Comment a été perçu jusqu’à présent ce « Best ouf » que vous incarnerez à Chalon-sur-Saône ?
« C’est un succès énorme ! On a attaqué le spectacle il y a un an et demi. Ca a commencé par un mois à La Cigale à Paris (c’était complet). Après il y a eu la tournée de la première saison, conclue par trois Palais des Sports à Paris (là aussi c’était complet), et ensuite une autre tournée a démarré. Partout où on passe il y a du monde : mardi soir à Angoulême 3200 personnes, mercredi soir à Châteauroux plus de 2500, 4000 ce jeudi soir au Zénith de Limoges…Ce sont deux heures de show continu très rock’n’roll, très pêchu… »
A l’applaudimètre, quels sont les sketchs qui font fureur ?
« Comme pour les chanteurs, les gens ont toujours plaisir à retrouver les tubes : ici, « La Simca 1000 », « Les chasseurs », « Les gitans », « les employés municipaux »…Ils les connaissent par cœur, donnent presque les répliques avant nous… On a incorporé de nouveaux sketchs, et ils n’ont pas à pâtir d’un niveau différent d’applaudissement ».
Y a-t-il des textes que vous préférez jouer ?
« Généralement on est toujours en accord avec ce qu’on joue.

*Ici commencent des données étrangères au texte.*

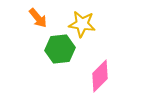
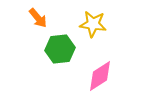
yellow star: moved 11 px right
pink diamond: rotated 12 degrees clockwise
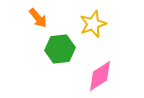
yellow star: rotated 28 degrees counterclockwise
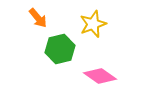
green hexagon: rotated 8 degrees counterclockwise
pink diamond: rotated 68 degrees clockwise
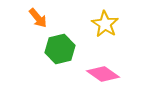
yellow star: moved 12 px right; rotated 20 degrees counterclockwise
pink diamond: moved 3 px right, 2 px up
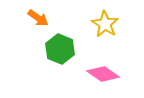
orange arrow: rotated 15 degrees counterclockwise
green hexagon: rotated 24 degrees counterclockwise
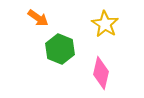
pink diamond: moved 2 px left, 1 px up; rotated 68 degrees clockwise
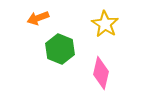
orange arrow: rotated 125 degrees clockwise
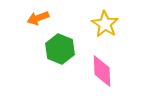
pink diamond: moved 1 px right, 2 px up; rotated 16 degrees counterclockwise
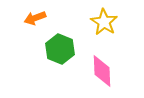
orange arrow: moved 3 px left
yellow star: moved 1 px left, 2 px up
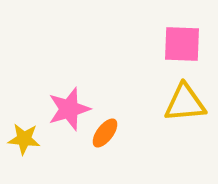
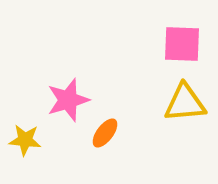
pink star: moved 1 px left, 9 px up
yellow star: moved 1 px right, 1 px down
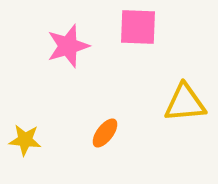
pink square: moved 44 px left, 17 px up
pink star: moved 54 px up
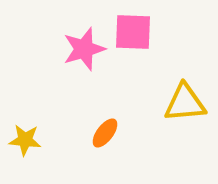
pink square: moved 5 px left, 5 px down
pink star: moved 16 px right, 3 px down
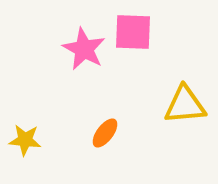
pink star: rotated 27 degrees counterclockwise
yellow triangle: moved 2 px down
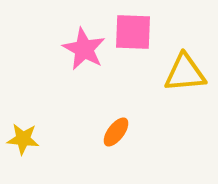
yellow triangle: moved 32 px up
orange ellipse: moved 11 px right, 1 px up
yellow star: moved 2 px left, 1 px up
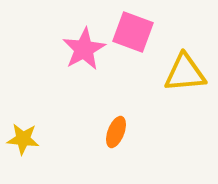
pink square: rotated 18 degrees clockwise
pink star: rotated 15 degrees clockwise
orange ellipse: rotated 16 degrees counterclockwise
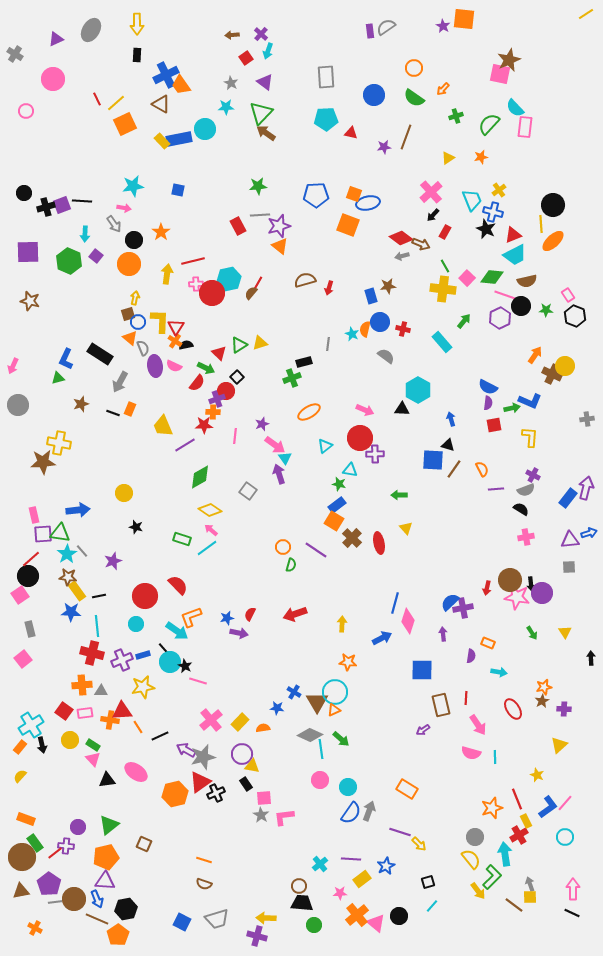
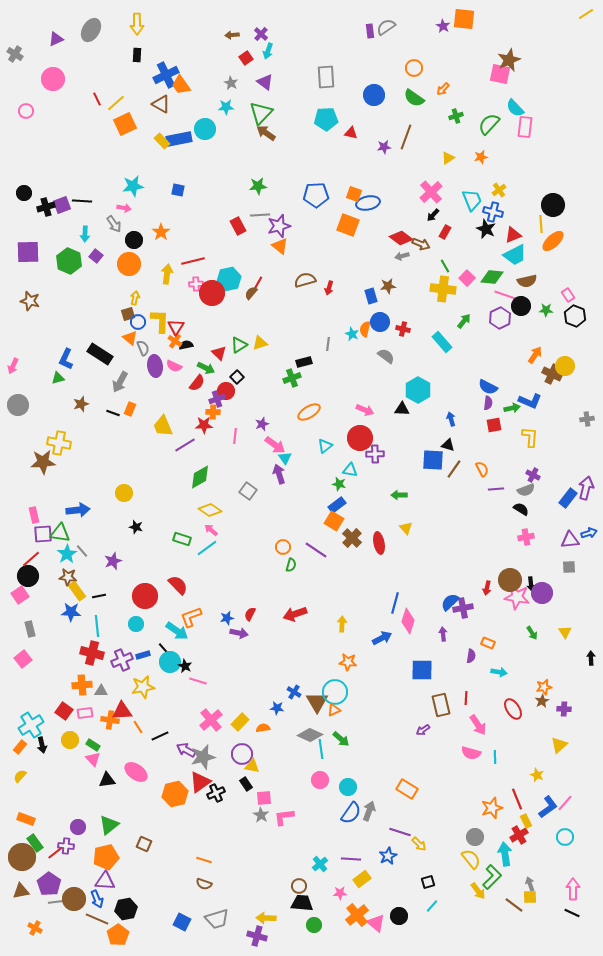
blue star at (386, 866): moved 2 px right, 10 px up
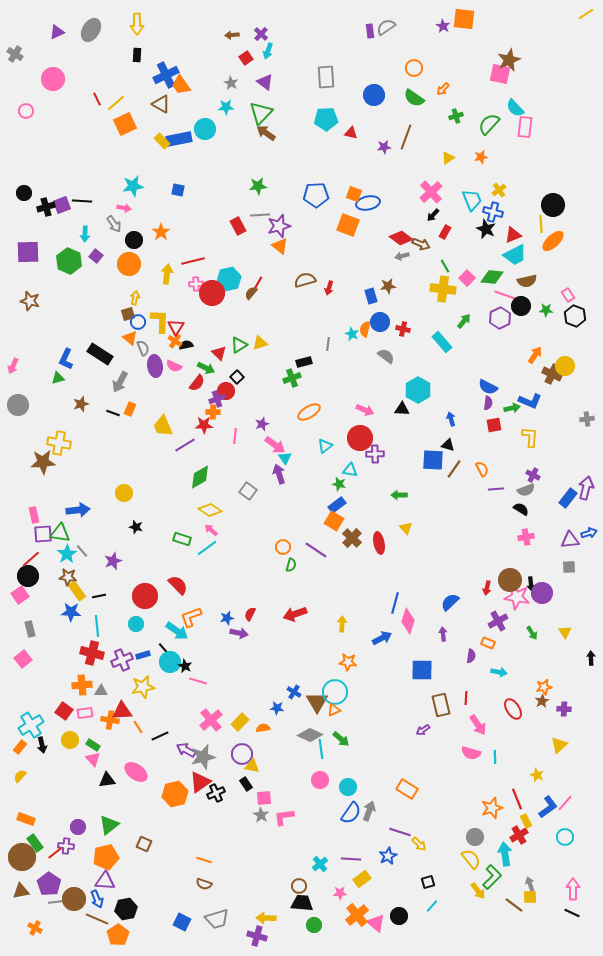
purple triangle at (56, 39): moved 1 px right, 7 px up
purple cross at (463, 608): moved 35 px right, 13 px down; rotated 18 degrees counterclockwise
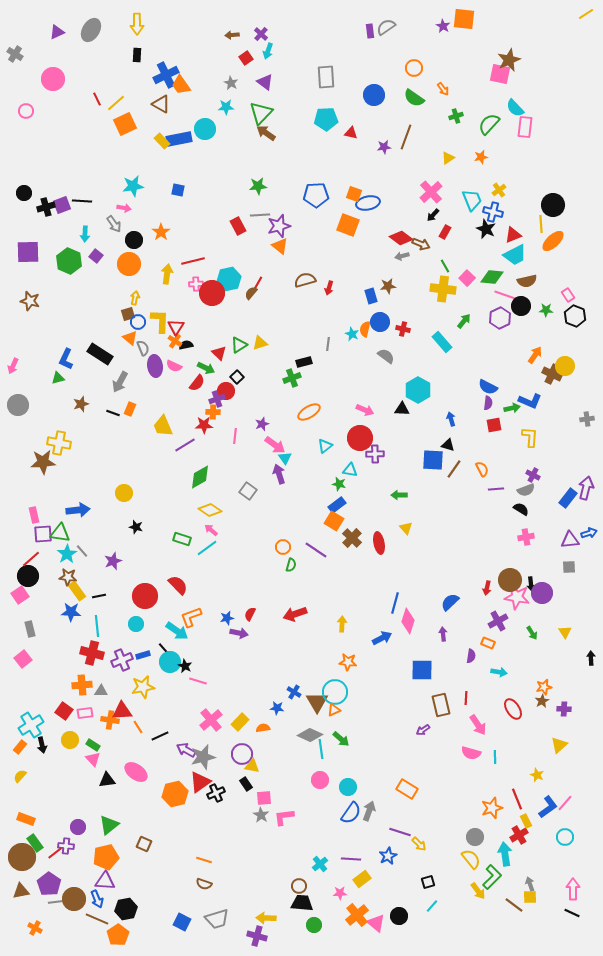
orange arrow at (443, 89): rotated 80 degrees counterclockwise
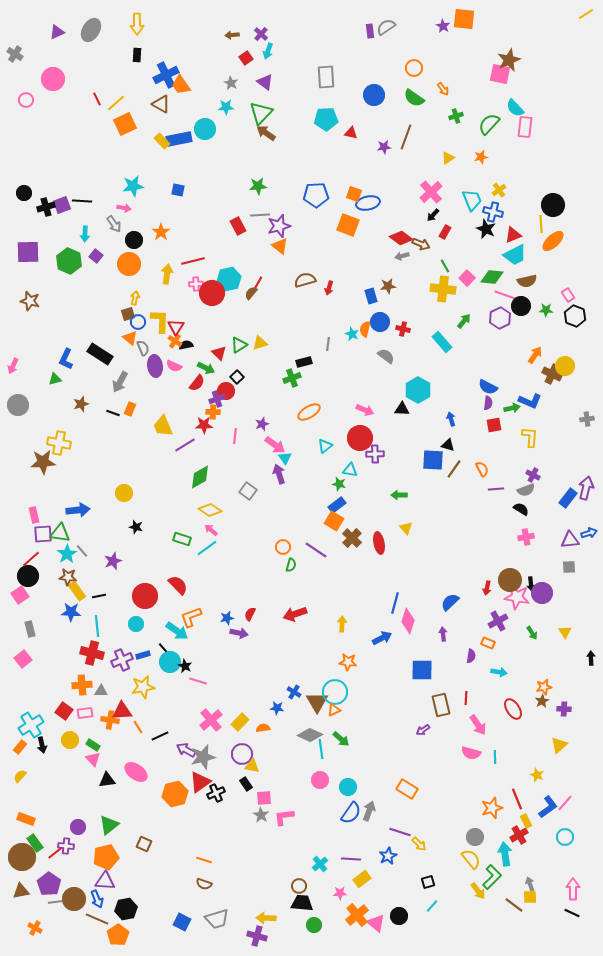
pink circle at (26, 111): moved 11 px up
green triangle at (58, 378): moved 3 px left, 1 px down
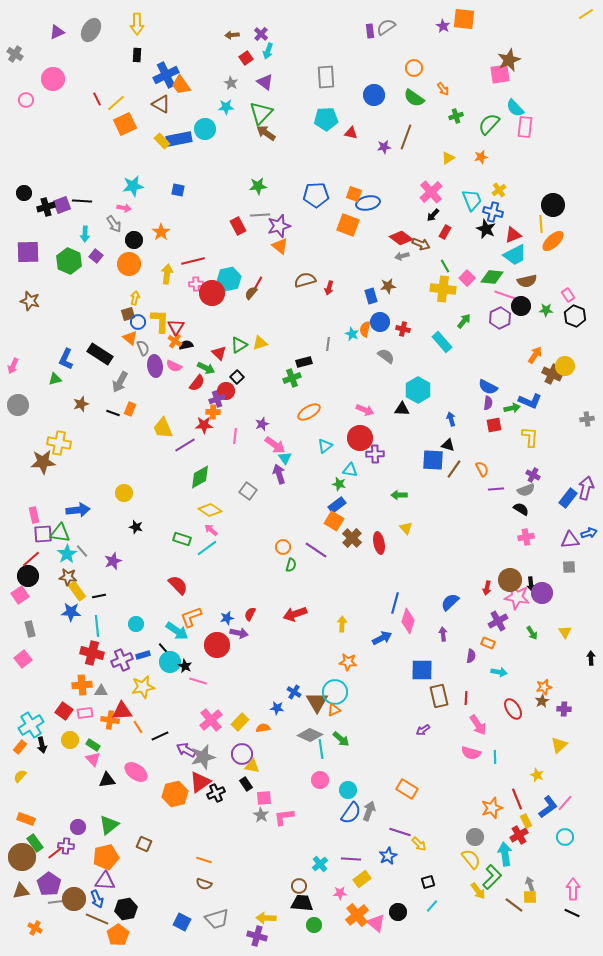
pink square at (500, 74): rotated 20 degrees counterclockwise
yellow trapezoid at (163, 426): moved 2 px down
red circle at (145, 596): moved 72 px right, 49 px down
brown rectangle at (441, 705): moved 2 px left, 9 px up
cyan circle at (348, 787): moved 3 px down
black circle at (399, 916): moved 1 px left, 4 px up
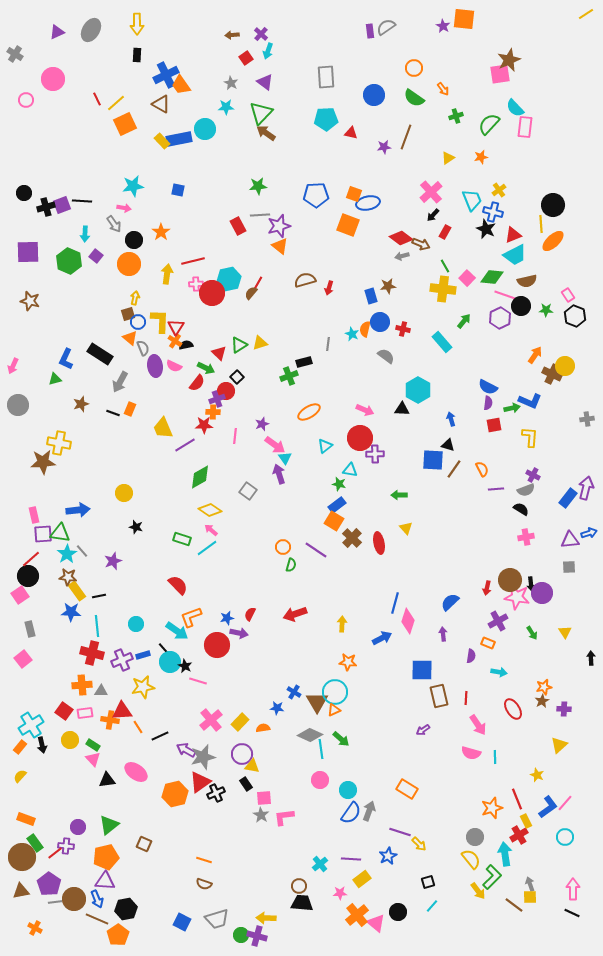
green cross at (292, 378): moved 3 px left, 2 px up
green circle at (314, 925): moved 73 px left, 10 px down
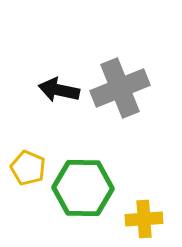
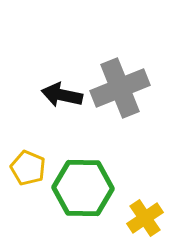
black arrow: moved 3 px right, 5 px down
yellow cross: moved 1 px right, 1 px up; rotated 30 degrees counterclockwise
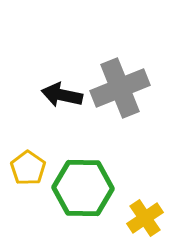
yellow pentagon: rotated 12 degrees clockwise
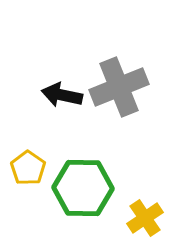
gray cross: moved 1 px left, 1 px up
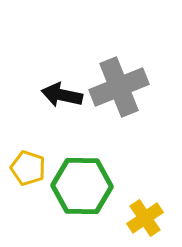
yellow pentagon: rotated 16 degrees counterclockwise
green hexagon: moved 1 px left, 2 px up
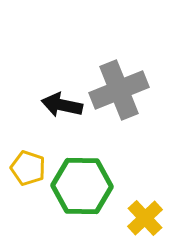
gray cross: moved 3 px down
black arrow: moved 10 px down
yellow cross: rotated 9 degrees counterclockwise
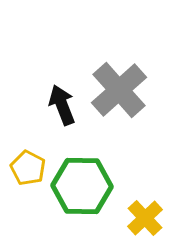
gray cross: rotated 20 degrees counterclockwise
black arrow: rotated 57 degrees clockwise
yellow pentagon: rotated 8 degrees clockwise
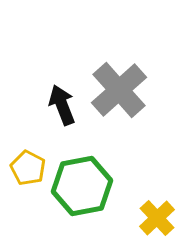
green hexagon: rotated 12 degrees counterclockwise
yellow cross: moved 12 px right
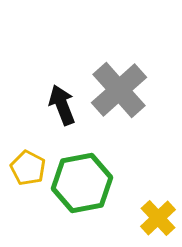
green hexagon: moved 3 px up
yellow cross: moved 1 px right
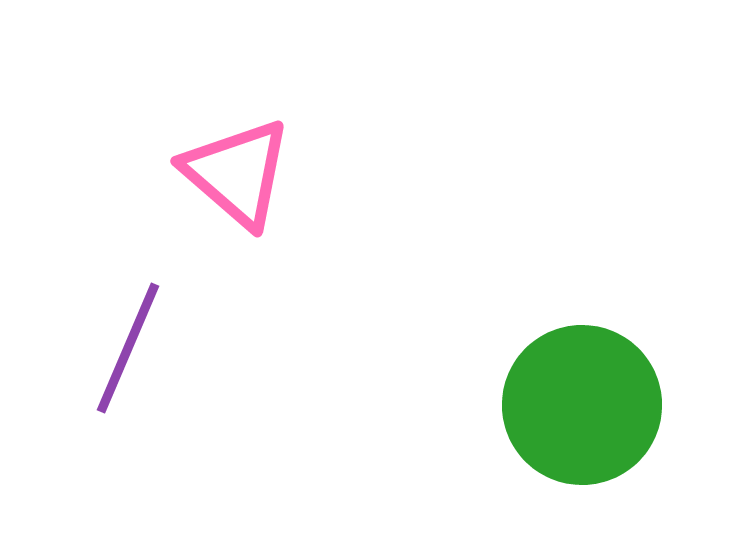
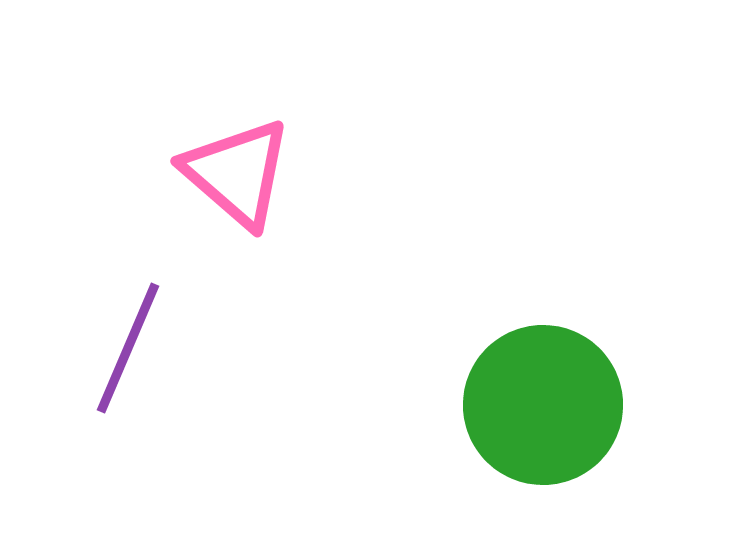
green circle: moved 39 px left
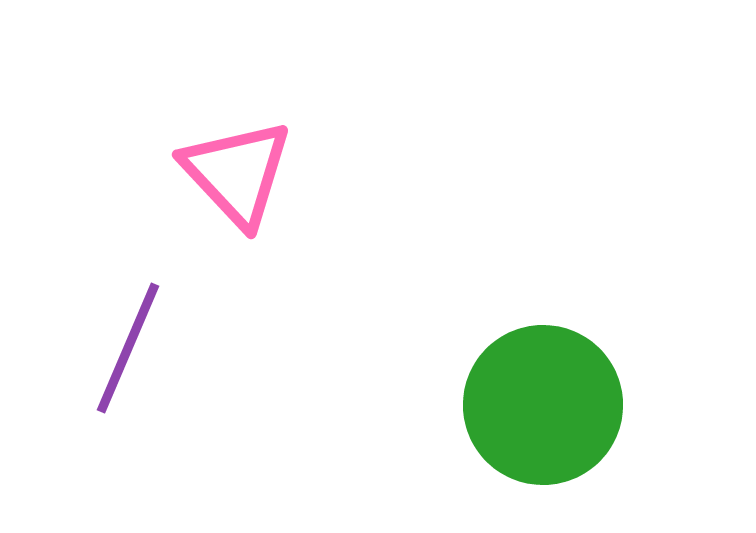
pink triangle: rotated 6 degrees clockwise
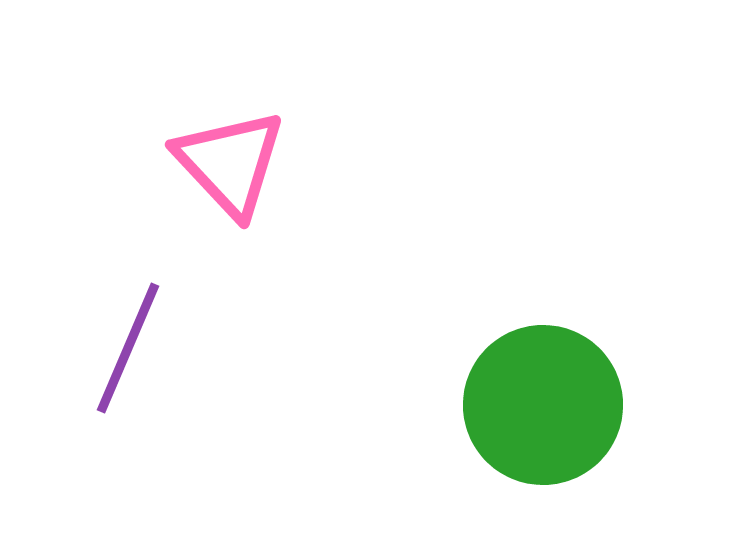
pink triangle: moved 7 px left, 10 px up
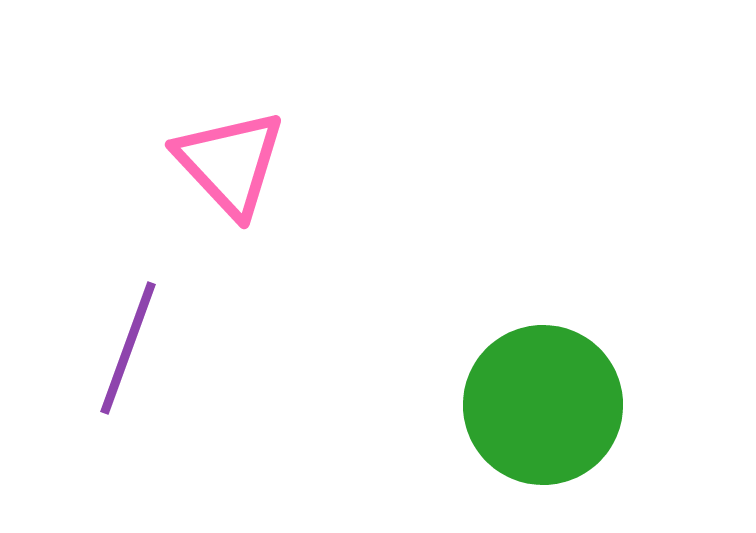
purple line: rotated 3 degrees counterclockwise
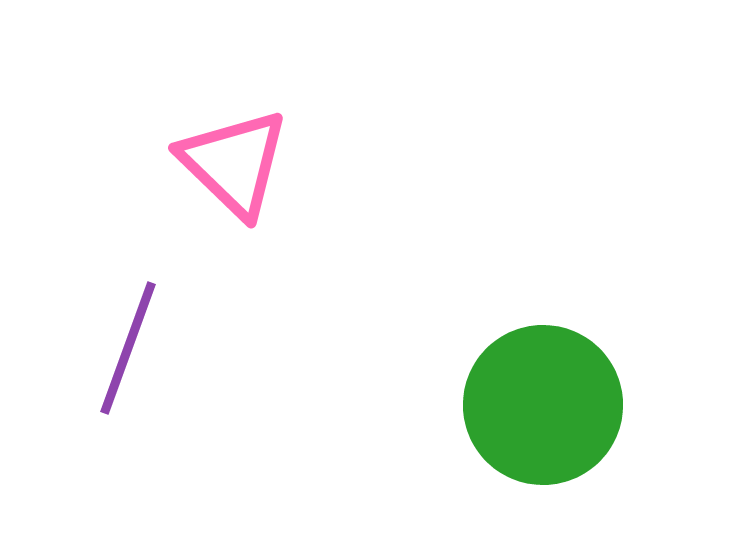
pink triangle: moved 4 px right; rotated 3 degrees counterclockwise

On retire ceux que l’on n’aime plus, lorsqu’il y a moins de fraîcheur ou de la lassitude, on les laisse reposer, avant d’éventuellement les reprendre. Du fait que l’on tourne plusieurs spectacles en même temps, eh bien on a plaisir à évoluer sur scène ».
Seriez-vous des chevaliers errants soucieux de mettre le doigt là où ça fait mal dans la société ?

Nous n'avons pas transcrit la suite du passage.